Chapter 6: Common Vegetables for Seed and Fruit


Chapter 6: Common Vegetables for Seed and Fruit


VEGETABLE SPONGE
Luffa cylindrica (L.) Roem., family Cucurbitaceae

The vegetable sponge is also known as sponge gourd, dishrag gourd, dishcloth gourd, loofah gourd, and smooth loofah (Purseglove 1968*, Whitaker and Davis 1962*). It is grown for food in India, where the young tender fruits of the nonbitter types are eaten fresh like cucumbers, cooked as a vegetable, or used in soups. The seeds yield a colorless, odorless, tasteless oil that can be used in cooking. Its primary use, however, is for the fibrous material inside the mature fruit, which is used in commercial filters and for insulation in pot-holders, bathmats, and related uses (Porterfield 1955).

Except during the war years of 1941-45, Japan has maintained an unbroken monopoly on the production of vegetable sponge filters for industrial purposes (Whitaker and Davis 1962*, Howes 1931). Before World War II, 60 percent of the vegetable sponge imported into the United States was used in filters of marine steam and diesel engines (Purseglove 1968*). Production in other areas of the world has not been too successful (Wester and Boswell 1943).

Plant:

The plant is a vigorous trailing or climbing annual that has a distinctive fetid odor when bruised. The leaves are 3 to 12 inches across, kidney shaped, smooth, and softly pubescent. It is commonly trained on a trellis and pruned to the main stem. The fruit is oblong to cylindrical, 1 to 2 feet in length, and full of strong fibrous cells and numerous seeds. The rind is hard but thin and can be softened when soaked in water about 5 days, when it and the seeds can then be removed leaving only the fiber.

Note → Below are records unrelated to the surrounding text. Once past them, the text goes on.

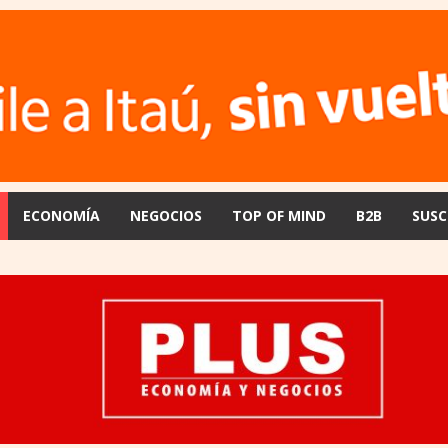
ECONOMÍA
NEGOCIOS
TOP OF MIND
B2B
SUSC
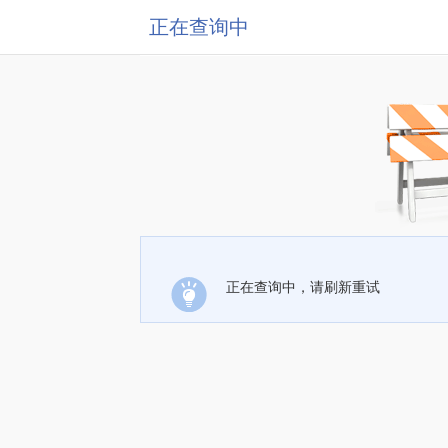
正在查询中
正在查询中，请刷新重试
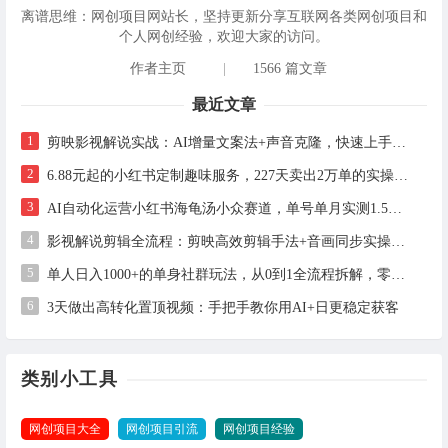
离谱思维：网创项目网站长，坚持更新分享互联网各类网创项目和
个人网创经验，欢迎大家的访问。
作者主页
|
1566 篇文章
最近文章
1
剪映影视解说实战：AI增量文案法+声音克隆，快速上手精选级解说
2
6.88元起的小红书定制趣味服务，227天卖出2万单的实操拆解
3
AI自动化运营小红书海龟汤小众赛道，单号单月实测1.5w+，多账号矩阵操作全解析
4
影视解说剪辑全流程：剪映高效剪辑手法+音画同步实操指南
5
单人日入1000+的单身社群玩法，从0到1全流程拆解，零基础也能照做
6
3天做出高转化置顶视频：手把手教你用AI+日更稳定获客
类别小工具
网创项目大全
网创项目引流
网创项目经验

The seeds are planted in hills 3 to 4 feet apart, the plants thinned to one; then it is trimmed and thinned to permit development of only 20 to 25 fruits. About 24,000 fruits per acre may be produced. Some cultivars produce the best vegetables and some produce the best sponge (Purseglove 1968*).

Inflorescence:

The flowers are produced in the leaf axil with 4 to 20 staminate flowers and one pistillate flower in the same axil. The yellow showy flowers are 2 to 5 inches across, with five free petals, five free stamens, and three stigmas. The flower opens in the early morning and is open only 1 day. The pistillate flower has a long, tubular ovary. Singh (1958) reported that L. cylindrica was only monoecious but that other species of Luffa had four types of inflorescences: monoecious, andro- monoecious, gynoecious, and hermaphroditic.

Pollination Requirements:

Vegetable sponge flowers require the transfer of pollen from the staminate to the pistillate flowers during the 1 day a flower is open.

Pollinators:

The vegetable sponge is not wind pollinated. It is pollinated by insects (Purseglove 1968*), principally bees. The number of seeds in a mature fruit would indicate that numerous bee visits may be beneficial.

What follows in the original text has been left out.